Nancy Ekwulira Achebe is a Nigerian professor of library and information science. She is the first vice president of the Nigerian School Library Association (NSLA) and the current head of the department of Library and Information Science at the University of Nigeria, Nsukka (UNN). She has also been the director of the School of General Studies at UNN, and has published about 70 articles in journals and newspapers.
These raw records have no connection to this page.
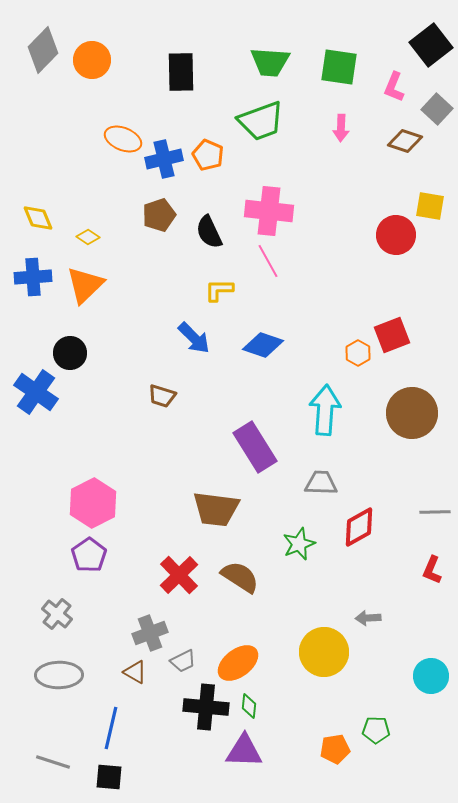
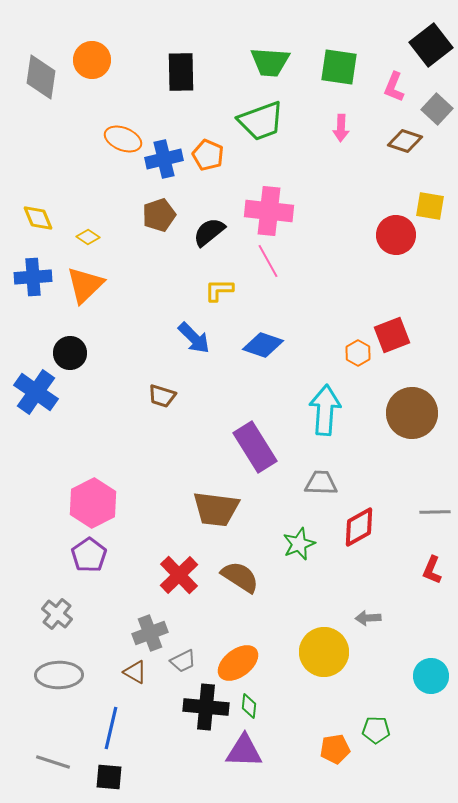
gray diamond at (43, 50): moved 2 px left, 27 px down; rotated 36 degrees counterclockwise
black semicircle at (209, 232): rotated 76 degrees clockwise
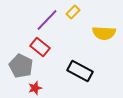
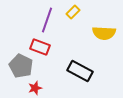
purple line: rotated 25 degrees counterclockwise
red rectangle: rotated 18 degrees counterclockwise
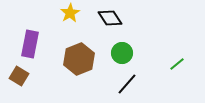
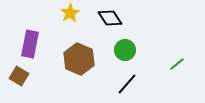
green circle: moved 3 px right, 3 px up
brown hexagon: rotated 16 degrees counterclockwise
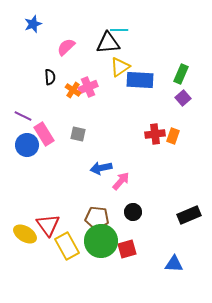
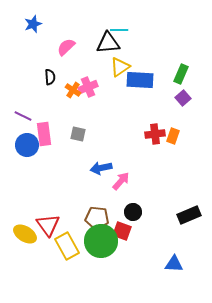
pink rectangle: rotated 25 degrees clockwise
red square: moved 5 px left, 18 px up; rotated 36 degrees clockwise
== Educational background ==
Achebe earned her first degree in education in 1984 from University of Nigeria, Nsukka (UNN). She then earned a master's degree in library science in 1986 from the University of Ibadan and another master's of education degree. She obtained her doctorate in library and information science from University of Nigeria, Nsukka (UNN) in 2000.

== Career ==

In 2002, Nancy Achebe started her academy career as the coordinator of the School of General Studies at the University of Nigeria (UNN) She became chairman, Enugu State Library Board from 2005 to 2008 Furthermore, coordinator, American Corner Public Library. Part-time director, John & Lucy Bookcafe (an NGO in partnership with The American Mission in Nigeria).Professional project outreach for assisting people with literacy and information development.

=== Professional membership ===
She is a member of professional bodies such as the Nigerian Library Association, International Federation of Library Associations and Institutions and International Association of School Libraries among others.